Our executive compensation program is composed of several components, each of which plays a different role. The table below discusses the intended role of each material pay component, what it rewards, and why we use it. Following the table is additional information that describes how we made 2008 pay decisions.
For the named executive officers, the Compensation Committee reviews compensation data from large, publicly-owned electric and gas utilities. The data was developed and analyzed by Towers Perrin, the compensation consultant retained by the Compensation Committee. The companies included each year in the primary peer group are those whose data is available through the consultants database. Those companies are drawn from this list of regulated utilities of $2 billion in revenues and up. Proxy data for the entire list of companies below also is used. No other companies data are used in our market-pay comparisons.
The Company is one of the largest U.S. utility companies based on revenues and market capitalization, and its largest business units are some of the largest in the industry as well. For that reason, the consultant size-adjusts the market data in order to fit it to the scope of our business.
In using this market data, market is defined as the size-adjusted 50th percentile of the data, with a focus on pay opportunities at target performance (rather than actual plan payouts). The Company specifically looks at the market data for chief executive officer positions and other positions in terms of scope of responsibilities that most closely resemble the positions held by the named executive officers. Based on that data, the Company recommends to the Compensation Committee a total target compensation opportunity for each named executive officer. Total target compensation opportunity is the sum of base salary, annual incentive payout (at the target performance level), and stock option awards with associated performance dividends at a target value. Actual compensation paid may be more or less than the total target compensation opportunity based on actual performance above or below target performance levels. As a result, our compensation program is designed to result in payouts that are market-appropriate given our performance for the year or period.

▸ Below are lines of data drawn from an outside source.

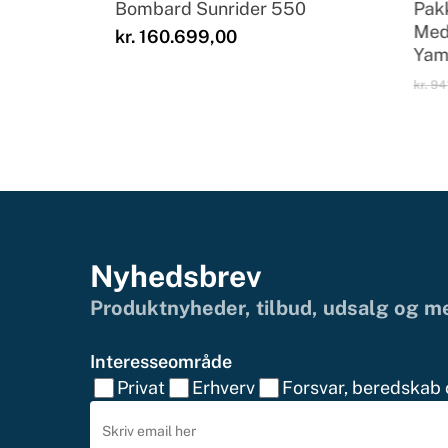
Bombard Sunrider 550
Pakk
Med
kr.
160.699,00
Yama
kr.
94
Nyhedsbrev
Produktnyheder, tilbud, udsalg og 
Interesseområde
Privat
Erhverv
Forsvar, beredskab o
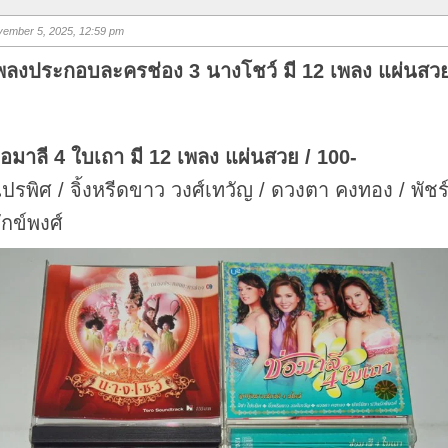
m
b
s
ember 5, 2025, 12:59 pm
u
p
.
เพลงประกอบละครช่อง 3 นางโชว์ มี 12 เพลง แผ่นสวย
่อมาลี 4 ใบเถา มี 12 เพลง แผ่นสวย / 100-
 ไปรพิศ / จิ้งหรีดขาว วงศ์เทวัญ / ดวงตา คงทอง / พัชร
ักข์พงศ์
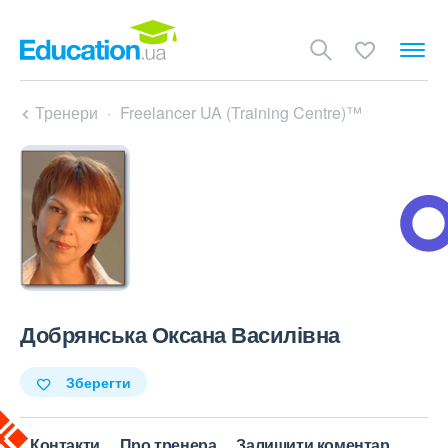
Тренери
Freelancer UA (Training Centre)™
Добрянська Оксана Василівна
Зберегти
Контакти
Про тренера
Залишити коментар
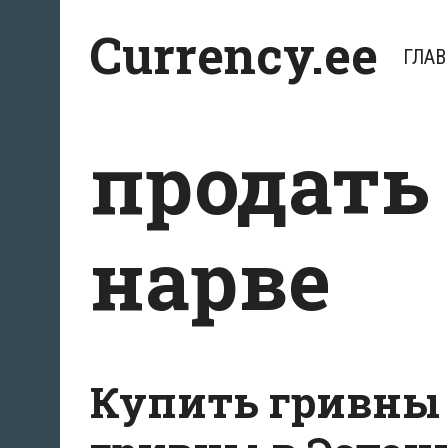
Перейти
Currency.ee
к
ГЛАВ
содержимому
продать
нарве
Купить гривны 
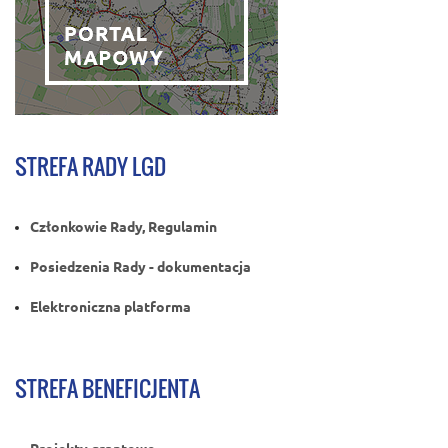
STREFA RADY LGD
Członkowie Rady, Regulamin
Posiedzenia Rady - dokumentacja
Elektroniczna platforma
STREFA BENEFICJENTA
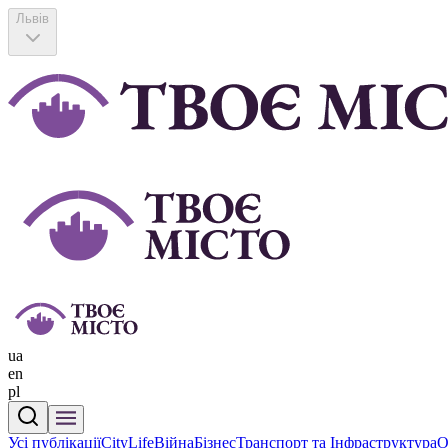
Львів
ua
en
pl
Усі публікації
CityLife
Війна
Бізнес
Транспорт та Інфраструктура
О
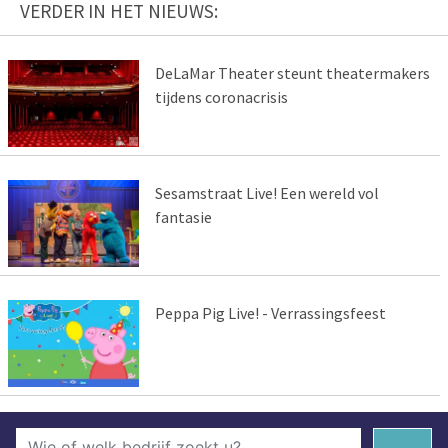
VERDER IN HET NIEUWS:
DeLaMar Theater steunt theatermakers
tijdens coronacrisis
Sesamstraat Live! Een wereld vol
fantasie
Peppa Pig Live! - Verrassingsfeest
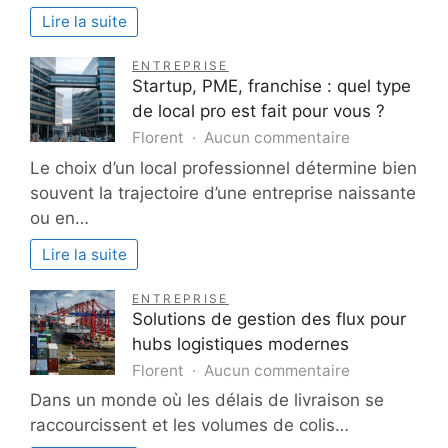
:
Lire la suite
Maîtres
artisans
ENTREPRISE
en
Startup, PME, franchise : quel type
menuiserie
de local pro est fait pour vous ?
et
sur
Florent
Aucun commentaire
vitrerie
Startup,
Le choix d’un local professionnel détermine bien
en
PME,
souvent la trajectoire d’une entreprise naissante
Île-
franchise
de-
ou en…
:
France
quel
Lire la suite
type
de
ENTREPRISE
local
Solutions de gestion des flux pour
pro
hubs logistiques modernes
est
sur
Florent
Aucun commentaire
fait
Solutions
Dans un monde où les délais de livraison se
pour
de
vous
raccourcissent et les volumes de colis…
gestion
?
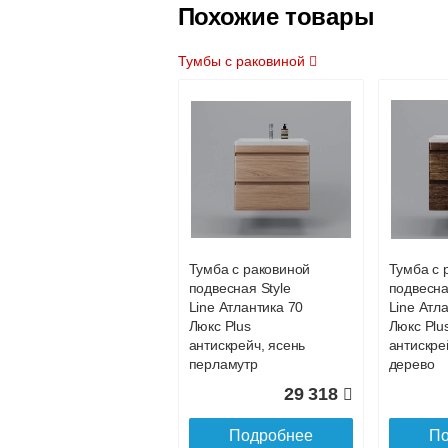
Похожие товары
Тумбы с раковиной
Тумба с раковиной
Тумба с 
напольная Style
подвесна
Line Матис 70,
Line Мати
крем эмаль
белый м
Тумба с раковиной
Тумба с 
25 773
подвесная Style
подвесна
Line Атлантика 70
Line Атл
Подробнее
По
Люкс Plus
Люкс Plu
антискрейч, ясень
антискре
перламутр
дерево
29 318
Подробнее
По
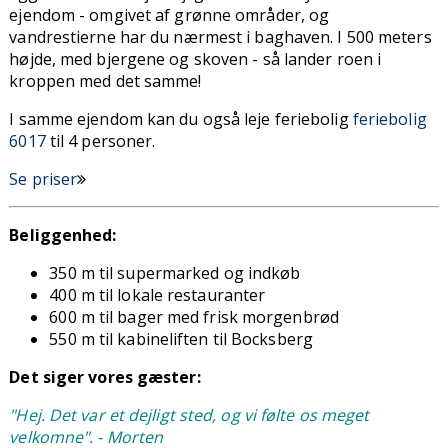
ejendom - omgivet af grønne områder, og
vandrestierne har du nærmest i baghaven. I 500 meters
højde, med bjergene og skoven - så lander roen i
kroppen med det samme!
I samme ejendom kan du også leje feriebolig
feriebolig
6017
til 4 personer.
Se priser
Beliggenhed:
350 m til supermarked og indkøb
400 m til lokale restauranter
600 m til bager med frisk morgenbrød
550 m til kabineliften til Bocksberg
Det siger vores gæster:
"Hej. Det var et dejligt sted, og vi følte os meget
velkomne". - Morten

The Company did not target a specified weight for base salary or annual or long-term incentives as a percentage of total target compensation opportunities, nor did amounts realized or realizable from prior compensation serve to increase or decrease 2008 compensation amounts. Total target compensation opportunities for senior management as a group are managed to be at the median of the market for companies of our size and in our industry. The total target compensation opportunity established in 2008 for each named executive officer is shown below.
As is our long-standing practice, the salary levels shown above were not effective until March 2008. Therefore, the amounts reported in the Summary Compensation Table are lower because that table reports actual amounts paid in 2008. For purposes of comparing the value of our compensation program to the market data, stock options are valued at 12%, and performance dividend targets at 10%, of the average daily Common Stock price for the year preceding the grant, both of which represent risk-adjusted present values on the date of grant and are consistent with the methodologies used to develop the market data. For the 2008 grant of stock options and the performance dividend targets established for the 2008-2011 performance-measurement period, this value was $8.03 per stock option granted. In the long-term incentive column, 55% of the value shown is attributable to stock options and 45% is attributable to performance dividends. The stock option value used for market data comparisons exceeds the value reported in the Grants of Plan-Based Awards Table because the value above is calculated assuming that the options are held for their full 10-year terms. The calculation of the Black-Scholes value reported in the Grants of Plan-Based Awards Table uses historical holding period averages of approximately five years. The value of stock options, with the associated performance dividends, declined from 2007. In 2007, the value of the dividend equivalents was 10% of the average daily Common Stock price for the year preceding the grant as in 2008, but the value of the stock option was 15% rather than 12%. In 2007, the performance dividends represented 40% of the long-term incentive target value and stock options represented 60% of that value.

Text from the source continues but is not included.